Saturday 21 December 2013

Merry Christmas

Well it feels very different here to back home; no tinsel, no tree and definitely no snow! The rains however have arrived on cue, the weather here has changed dramatically in the last couple of weeks and now it rains for about an hour each day. The rain is announced by a sudden drop in temperature of about 10 degrees which is incredibly welcome as otherwise it’s around 35C and very humid. As soon as the temperature does drop you know you have about 5 minutes to find shelter before the heavens open. The rain can be very heavy and on my tin roof sounds almost apocalyptic! It’s a refreshing change though and things are already starting to get much greener. The whole place seems to be coming alive which is great except that includes the insect world; millipedes a foot long, damsel flies as big as your hand and armies of flying termites which seem to get into your house whether you leave the windows open or not!

Today is my last day in Lilongwe before I leave for Likoma Island where I’m spending Christmas with Nat and Judy. Likoma promises to be something of a paradise; white sandy beaches and palm trees with the warm waters of Lake Malawi lapping at the shore. There is however very little phone reception, no ATM’s and only one shop so it could be quite a quiet Christmas. The place we’re staying at has a dive centre so I’m hoping to do some scuba while I’m there; I’m also going armed with a Christmas pudding courtesy of my father so we can inject a little traditional Christmas spirit.

The journey also promises to be an adventure, the regular ferry that runs twice weekly has broken down so we’ll be braving it on a local boat which no doubt will be packed with people, poultry and drying fish!
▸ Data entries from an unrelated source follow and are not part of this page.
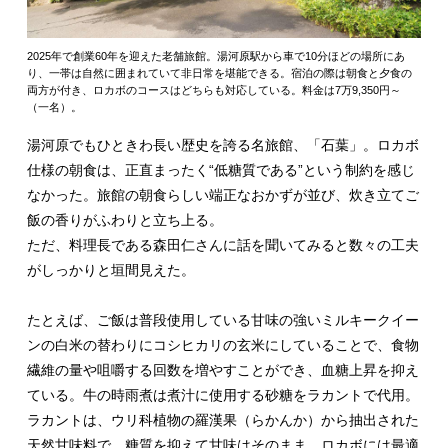
2025年で創業60年を迎えた老舗旅館。湯河原駅から車で10分ほどの場所にあ
り、一帯は自然に囲まれていて非日常を堪能できる。宿泊の際は朝食と夕食の
両方が付き、ロカボのコースはどちらも対応している。料金は7万9,350円～
（一名）。
湯河原でもひときわ長い歴史を誇る名旅館、「石葉」。ロカボ
仕様の朝食は、正直まったく“低糖質である”という制約を感じ
なかった。旅館の朝食らしい端正なおかずが並び、炊き立てご
飯の香りがふわりと立ち上る。
ただ、料理長である森田仁さんに話を聞いてみると数々の工夫
がしっかりと垣間見えた。
たとえば、ご飯は普段使用している甘味の強いミルキークイー
ンの白米の替わりにコシヒカリの玄米にしていることで、食物
繊維の量や咀嚼する回数を増やすことができ、血糖上昇を抑え
ている。牛の時雨煮は煮汁に使用する砂糖をラカントで代用。
ラカントは、ウリ科植物の羅漢果（らかんか）から抽出された
天然甘味料で、糖質を抑えて甘味はそのまま。ロカボには最適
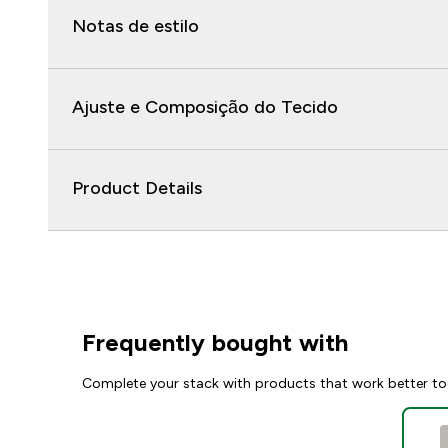
Notas de estilo
Ajuste e Composição do Tecido
Product Details
Frequently bought with
Complete your stack with products that work better to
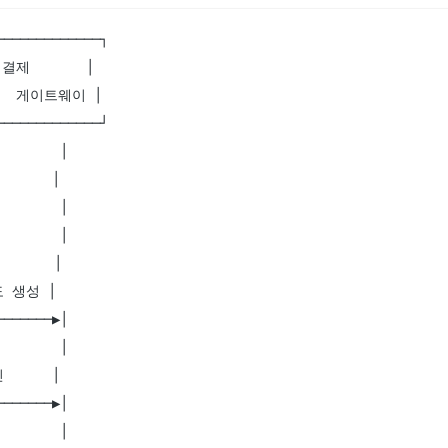
────────────┐

결제       │

│  게이트웨이 │

────────────┘

       │

      │

       │

       │

      │

도 생성 │

──────▶│

       │

      │

──────▶│

       │
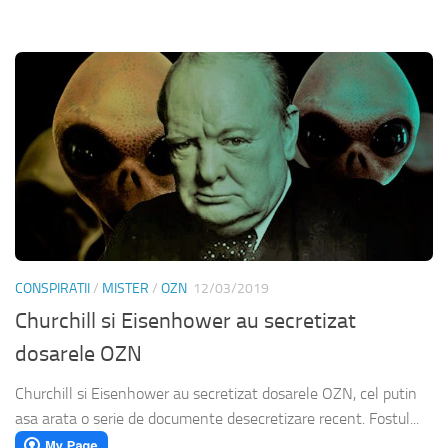
CONSPIRATII
/
MISTER
/
OZN
12/03/2019
Churchill si Eisenhower au secretizat
dosarele OZN
Churchill si Eisenhower au secretizat dosarele OZN, cel putin
asa arata o serie de documente desecretizare recent. Fostul...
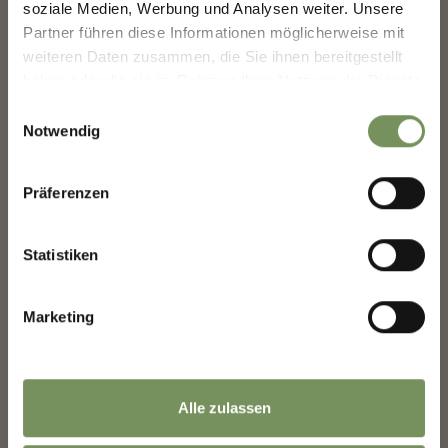
soziale Medien, Werbung und Analysen weiter. Unsere
La tua opinione conta. Scansiona, condividi, fai la
Partner führen diese Informationen möglicherweise mit
differenza.
weiteren Daten zusammen, die Sie ihnen bereitgestellt
haben oder die sie im Rahmen Ihrer Nutzung der Dienste
gesammelt haben.
Einwilligungsauswahl
Notwendig
Präferenzen
Statistiken
Marketing
Alle zulassen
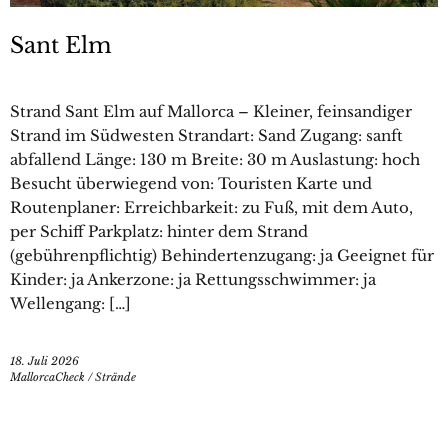
Sant Elm
Strand Sant Elm auf Mallorca – Kleiner, feinsandiger
Strand im Südwesten Strandart: Sand Zugang: sanft
abfallend Länge: 130 m Breite: 30 m Auslastung: hoch
Besucht überwiegend von: Touristen Karte und
Routenplaner: Erreichbarkeit: zu Fuß, mit dem Auto,
per Schiff Parkplatz: hinter dem Strand
(gebührenpflichtig) Behindertenzugang: ja Geeignet für
Kinder: ja Ankerzone: ja Rettungsschwimmer: ja
Wellengang: […]
18. Juli 2026
MallorcaCheck
/
Strände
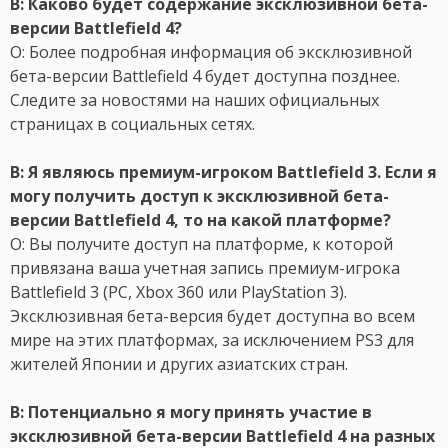
В: Каково будет содержание эксклюзивной бета-
версии Battlefield 4?
О: Более подробная информация об эксклюзивной
бета-версии Battlefield 4 будет доступна позднее.
Следите за новостями на наших официальных
страницах в социальных сетях.
В: Я являюсь премиум-игроком Battlefield 3. Если я
могу получить доступ к эксклюзивной бета-
версии Battlefield 4, то на какой платформе?
О: Вы получите доступ на платформе, к которой
привязана ваша учетная запись премиум-игрока
Battlefield 3 (PC, Xbox 360 или PlayStation 3).
Эксклюзивная бета-версия будет доступна во всем
мире на этих платформах, за исключением PS3 для
жителей Японии и других азиатских стран.
В: Потенциально я могу принять участие в
эксклюзивной бета-версии Battlefield 4 на разных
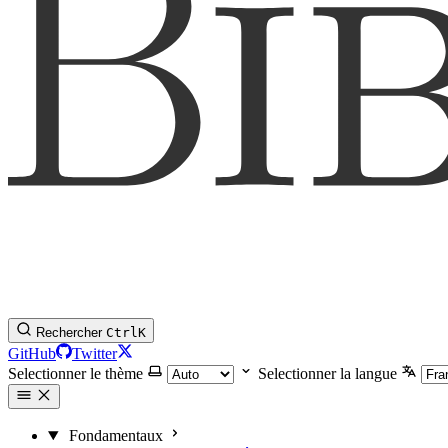
Rechercher
Ctrl
K
GitHub
Twitter
Selectionner le thème
Selectionner la langue
Fondamentaux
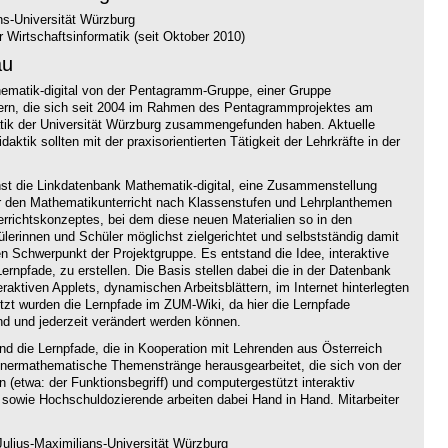
ns-Universität Würzburg
 Wirtschaftsinformatik (seit Oktober 2010)
au
thematik-digital von der Pentagramm-Gruppe, einer Gruppe
hrern, die sich seit 2004 im Rahmen des Pentagrammprojektes am
atik der Universität Würzburg zusammengefunden haben. Aktuelle
aktik sollten mit der praxisorientierten Tätigkeit der Lehrkräfte in der
hst die Linkdatenbank Mathematik-digital, eine Zusammenstellung
ür den Mathematikunterricht nach Klassenstufen und Lehrplanthemen
terrichtskonzeptes, bei dem diese neuen Materialien so in den
hülerinnen und Schüler möglichst zielgerichtet und selbstständig damit
n Schwerpunkt der Projektgruppe. Es entstand die Idee, interaktive
ernpfade, zu erstellen. Die Basis stellen dabei die in der Datenbank
ktiven Applets, dynamischen Arbeitsblättern, im Internet hinterlegten
t wurden die Lernpfade im ZUM-Wiki, da hier die Lernpfade
nd und jederzeit verändert werden können.
ind die Lernpfade, die in Kooperation mit Lehrenden aus Österreich
nnermathematische Themenstränge herausgearbeitet, die sich von der
n (etwa: der Funktionsbegriff) und computergestützt interaktiv
 sowie Hochschuldozierende arbeiten dabei Hand in Hand. Mitarbeiter
ulius-Maximilians-Universität Würzburg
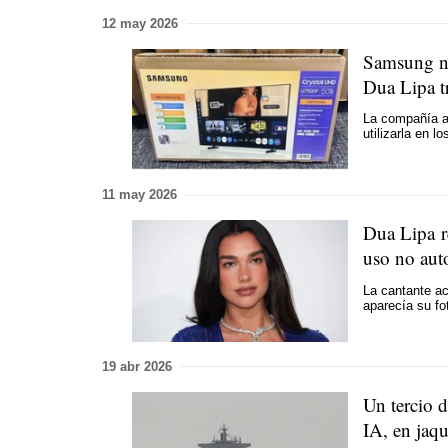
12 may 2026
Samsung ni
Dua Lipa t
La compañía as
utilizarla en l
11 may 2026
Dua Lipa r
uso no aut
La cantante ac
aparecía su fo
19 abr 2026
Un tercio d
IA, en jaq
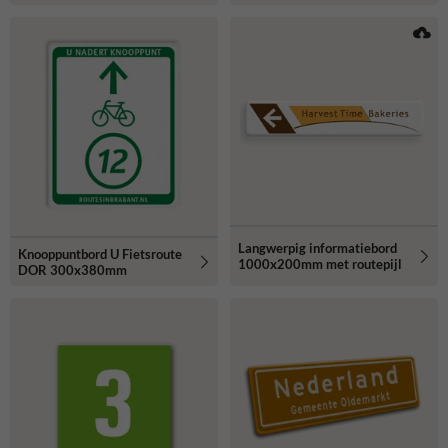
Langwerpig informatiebord
Knooppuntbord U Fietsroute
1000x200mm met routepijl
DOR 300x380mm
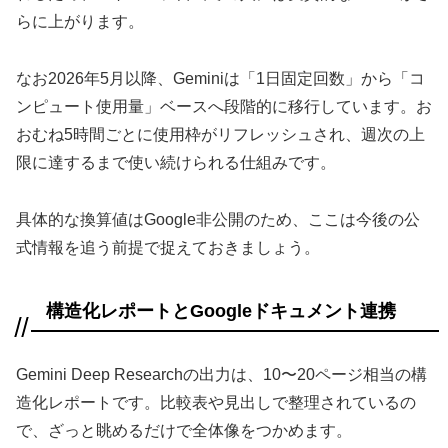
らに上がります。
なお2026年5月以降、Geminiは「1日固定回数」から「コ
ンピュート使用量」ベースへ段階的に移行しています。お
おむね5時間ごとに使用枠がリフレッシュされ、週次の上
限に達するまで使い続けられる仕組みです。
具体的な換算値はGoogle非公開のため、ここは今後の公
式情報を追う前提で捉えておきましょう。
構造化レポートとGoogleドキュメント連携
Gemini Deep Researchの出力は、10〜20ページ相当の構
造化レポートです。比較表や見出しで整理されているの
で、ざっと眺めるだけで全体像をつかめます。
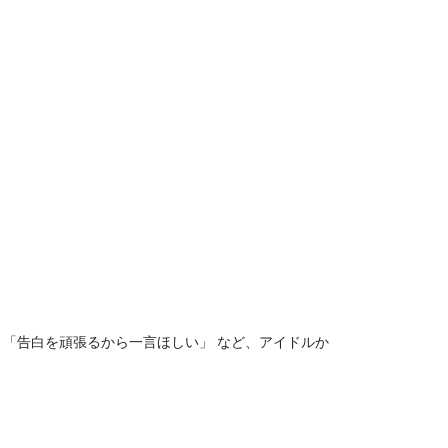
「告白を頑張るから一言ほしい」 など、アイドルか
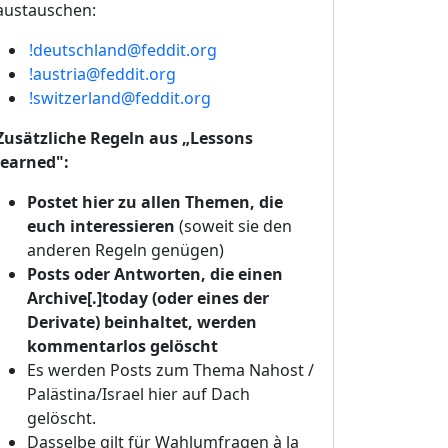
austauschen:
!deutschland@feddit.org
!austria@feddit.org
!switzerland@feddit.org
Zusätzliche Regeln aus „Lessons
learned":
Postet hier zu allen Themen, die
euch interessieren
(soweit sie den
anderen Regeln genügen)
Posts oder Antworten, die einen
Archive[.]today (oder eines der
Derivate) beinhaltet, werden
kommentarlos gelöscht
Es werden Posts zum Thema Nahost /
Palästina/Israel hier auf Dach
gelöscht.
Dasselbe gilt für Wahlumfragen à la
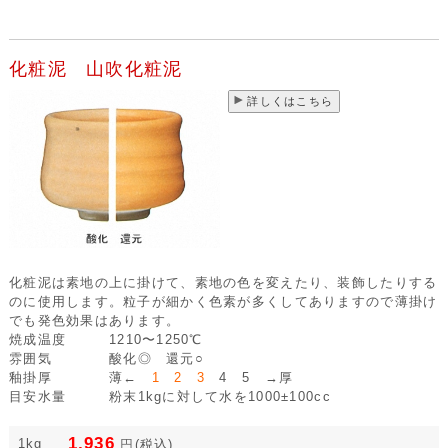
化粧泥 山吹化粧泥
詳しくはこちら
化粧泥は素地の上に掛けて、素地の色を変えたり、装飾したりする
のに使用します。粒子が細かく色素が多くしてありますので薄掛け
でも発色効果はあります。
焼成温度
1210〜1250℃
雰囲気
酸化◎ 還元○
釉掛厚
薄←
1 2 3
4 5 →厚
目安水量
粉末1kgに対して水を1000±100cc
1,936
1kg
円
(税込)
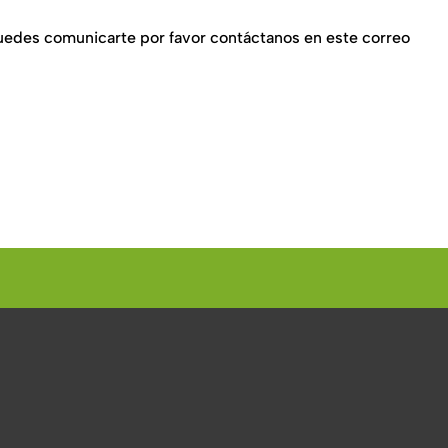
 puedes comunicarte por favor contáctanos en este correo
hola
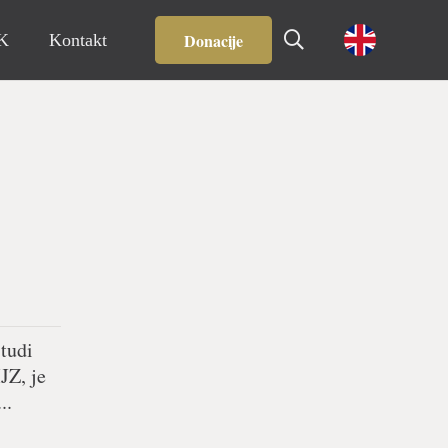
Donacije
IK
Kontakt
 tudi
JZ, je
..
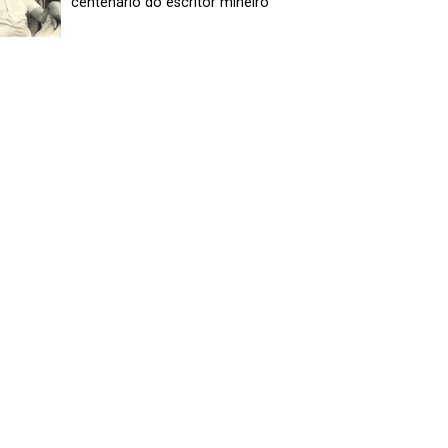
centenário do escritor mineiro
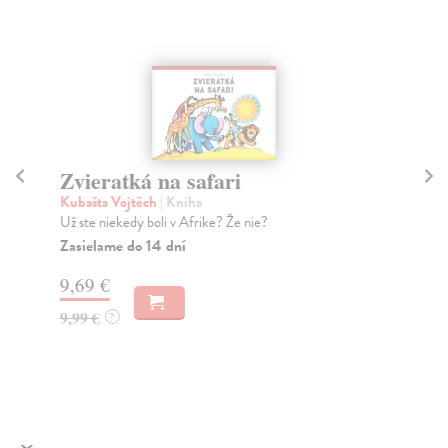
Zvieratká na safari
Au
Kubašta Vojtěch
| Kniha
Ku
Už ste niekedy boli v Afrike? Že nie?
Hmm
zas
Zasielame do 14 dní
Za
9,69 €
9,
9,99 €
?
9,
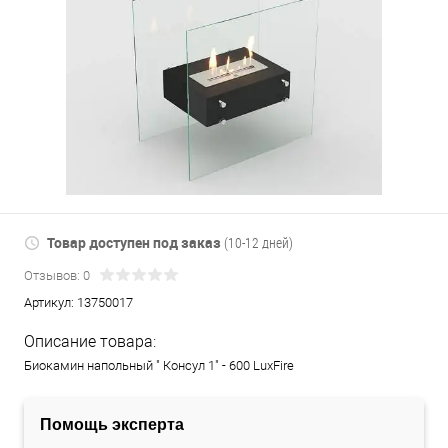
Товар доступен под заказ
(10-12 дней)
Отзывов: 0
Артикул:
13750017
Описание товара:
Биокамин напольный " Консул 1" - 600 LuxFire
Помощь эксперта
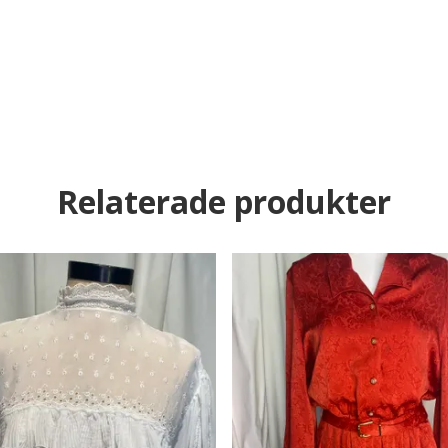
Relaterade produkter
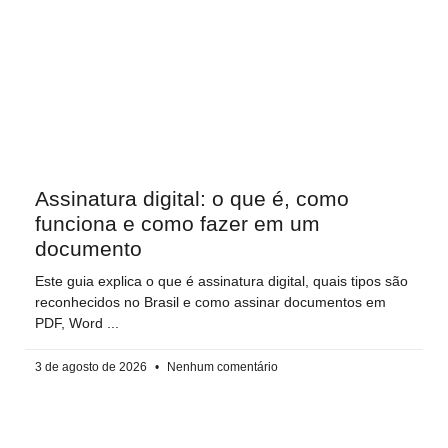
Assinatura digital: o que é, como
funciona e como fazer em um
documento
Este guia explica o que é assinatura digital, quais tipos são
reconhecidos no Brasil e como assinar documentos em
PDF, Word
3 de agosto de 2026
Nenhum comentário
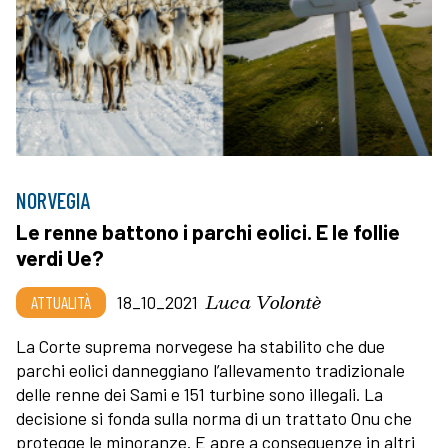
NORVEGIA
Le renne battono i parchi eolici. E le follie
verdi Ue?
Luca Volontè
ATTUALITÀ
18_10_2021
La Corte suprema norvegese ha stabilito che due
parchi eolici danneggiano l’allevamento tradizionale
delle renne dei Sami e 151 turbine sono illegali. La
decisione si fonda sulla norma di un trattato Onu che
protegge le minoranze. E apre a conseguenze in altri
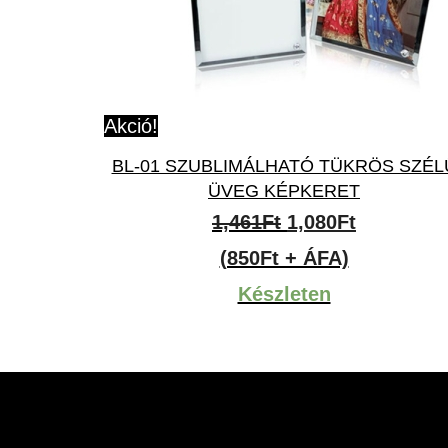
Akció!
BL-01 SZUBLIMÁLHATÓ TÜKRÖS SZÉL
ÜVEG KÉPKERET
Original
Current
1,461
Ft
1,080
Ft
price
price
(850Ft + ÁFA)
was:
is:
Készleten
1,461Ft.
1,080Ft.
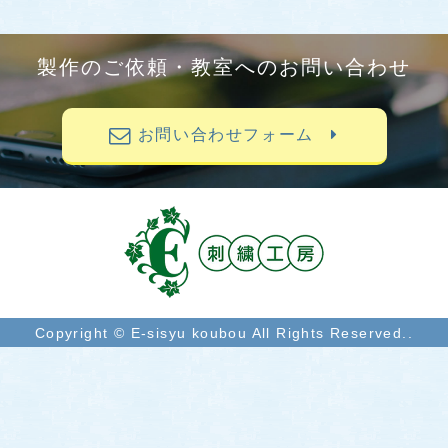
製作のご依頼・教室へのお問い合わせ
お問い合わせフォーム
Copyright © E-sisyu koubou All Rights Reserved..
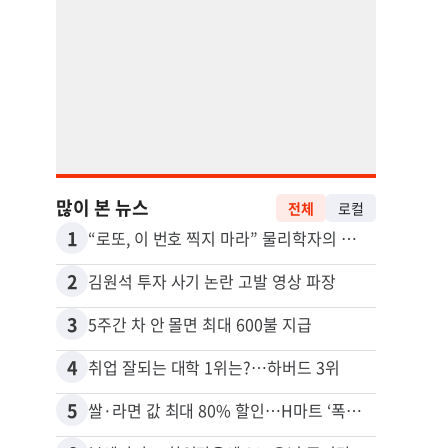
많이 본 뉴스
전체
로컬
1
11
“로또, 이 번호 찍지 마라” 물리학자의 당첨금 높이는 비밀
2
12
김원석 투자 사기 논란 고발 영상 파장
3
13
5주간 차 안 몰면 최대 600불 지급
4
14
취업 잘되는 대학 1위는?…하버드 3위
5
15
쌀·라면 값 최대 80% 할인…H마트 ‘폭탄 세일’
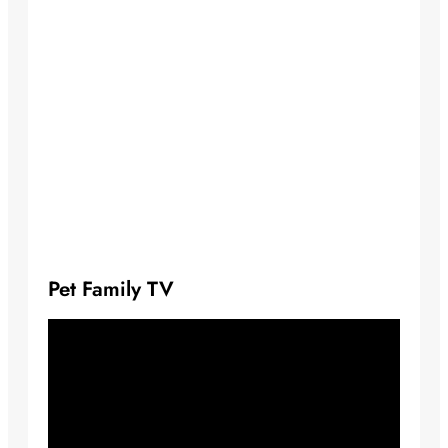
Pet Family TV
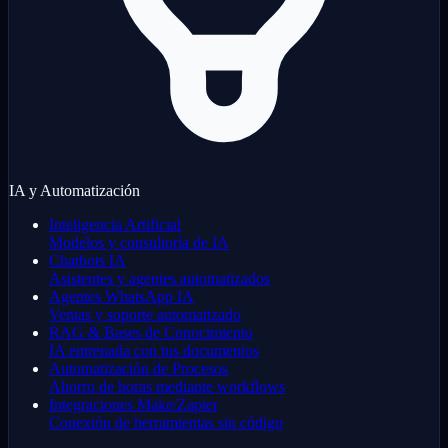
IA y Automatización
Inteligencia Artificial
Modelos y consultoría de IA
Chatbots IA
Asistentes y agentes automatizados
Agentes WhatsApp IA
Ventas y soporte automatizado
RAG & Bases de Conocimiento
IA entrenada con tus documentos
Automatización de Procesos
Ahorro de horas mediante workflows
Integraciones Make/Zapier
Conexión de herramientas sin código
I hope you all have a very merry Christmas and a happy start to 2014, I’ll be back on the 2nd of Jan and will be sure to post some pictures as soon as possible.

Thursday 19 December 2013

Production Ready

Our iHRIS pilot phase is now drawing to a close. We’ve had some really useful feedback from our users and have done several iterations of development to address the points raised. We’re now in a position where we have imported the entire HR dataset into the new system and in the New Year we plan to slow down our rate of change and enter a more maintenance-like development cycle. This means that iHRIS will be live and users will start cutting over to the new system, using it as their primary HR planning tool. With this in mind it was very important for us to setup our production server before Christmas and migrate our first official release to the new environment.

Just in the nick of time USAID came through with the goods and our shiny new HP ProLiant arrived in the office. Now all we needed to do was rack it in our “data-centre.” I use that term in its broadest sense as in true Malawian style our data centre is actually a single rack cabinet in an air conditioned room (not common out here) with a backup generator that broke down two years ago! The rack does of course have a battery backup but with all the kit plugged into it we can only really survive a power cut of 10 minutes or less.

With none of us being proficient server technicians, installing the new box was not without its moments of comedy, but we got there in the end;





The Ministry of Health closed down for Christmas on the 13th of December; this gave us the opportunity to sneak in this week and try to sort out the spaghetti mess that is the ministries computer room while nobody else was there. Over the course of three days we managed to tidy Teddy’s office so it vaguely resembles a useable space and also sifted through the mountain of discarded desktop machines they have, find the ones that still have a pulse and set them up as proper workstations in the computer lab. We even had time enough for some guerrilla networking which will hopefully mean we can all get IP addresses a little more reliably in the New Year!